S'il n'y avait que cela dans le film, ce serait insignifiant mais Denys Arcand inclut tous ces éléments dans notre histoire contemporaine afin de dessiner un portrait inquiétant de l'avenir de notre société post-industrielle. À l'évidence, il sent bien que nous vivons une mutation anthropologique, structurelle. L'âge des ténèbres vise ainsi sans conteste la post-humanité que les sociétés libérales, de droite comme de gauche, que l'on veut faire advenir, un homme sans dialectique, sans ombre, ayant perdu le sens du tragique, mou et mobile, déstructuré, impuissant face à la cruauté, paralysé par les bons sentiments, dominé par son égoïsme infantile, à plat ventre devant la moindre innovation technique. C'est dire à quel point même ceux qui trouveraient cela banal ont déjà accepté le monde qui advient, c'est-à-dire sans s'étonner le moins du monde de sa venue et donc sans l'interroger concrètement. A la bonne heure, le film de Denys Arcand n'est pas un film-citoyen, de proximité, mais au contraire, il crée de la distance et veut vexer notre bonne humeur de façade.

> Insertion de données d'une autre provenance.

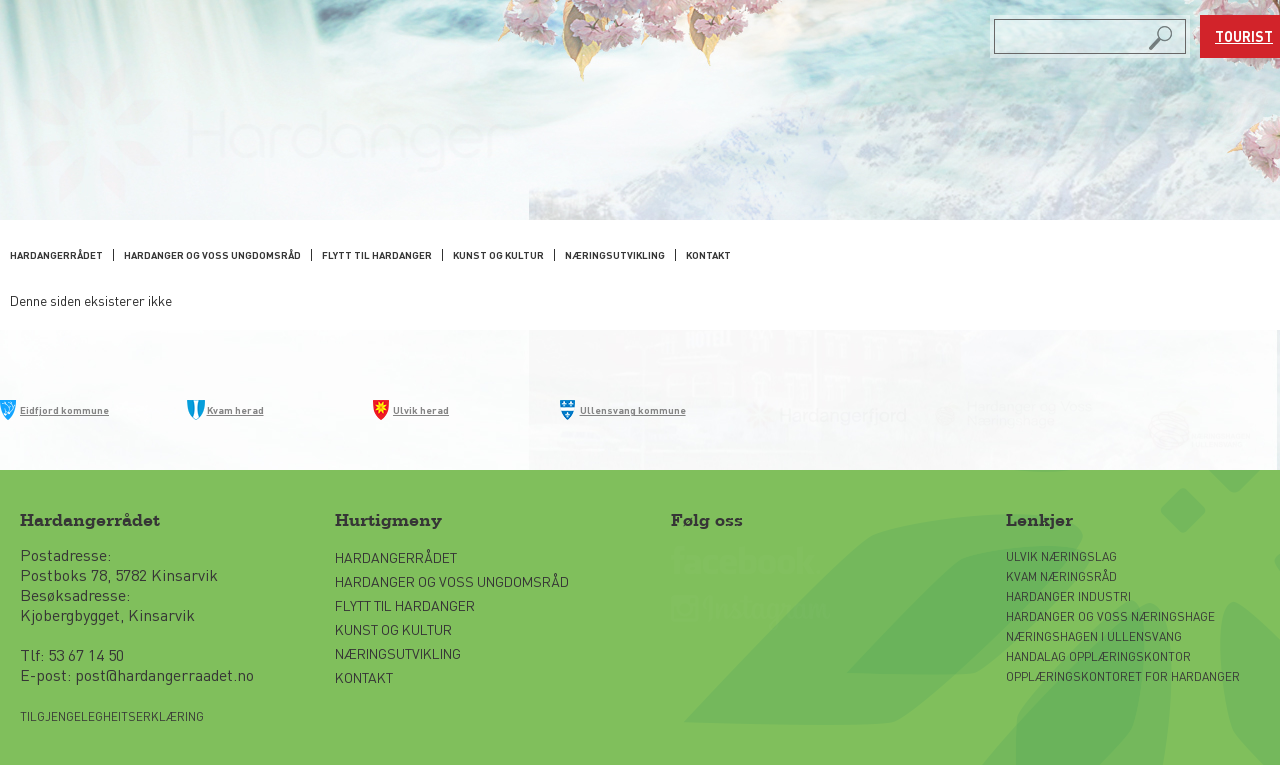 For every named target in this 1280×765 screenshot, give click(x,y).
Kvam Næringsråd (1063, 576)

On le rapprochera d'un Marcel Aymé.
L'âge des ténèbres croque avec drôlerie ces post-humains ou ces post-machines (on ne sait plus) avec leur oreillette Blue Tooth, toujours en grande conversation avec on ne sait qui, ou ces adolescents (dont notamment les deux filles de Jean-Marc) un casque de walkman sur les oreilles et ou une petite console de jeux dans les mains, sourds au monde qui les entoure (et bientôt réellement sourds tant les pathologies se développent dans ce domaine). Le film indique très bien comment la cellule familiale a éclaté et que l'individu, désormais de plus en plus livré à lui-même, atomisé, ne peut qu'imploser. Sur ce point, le cinéaste ne pouvait pas rater l'affligeante machinerie libidinale des speed-dating (pourquoi sont-ils là et pourquoi tant de gens y participent réellement et concrètement ?) ou les reconstitutions factices du Moyen Âge (ou d'une autre époque) totalement passéistes pour le coup, destinées non seulement à faire croire qu'on peut revivre une époque du passé, mais à pousser l'individu dans la grande roue du divertissement afin que celui-ci joue un rôle grotesque et oublie son être concret et réel. Être réel sans cesse repousser tel l'horizon mais dont un jour, le glas sonnera tragiquement.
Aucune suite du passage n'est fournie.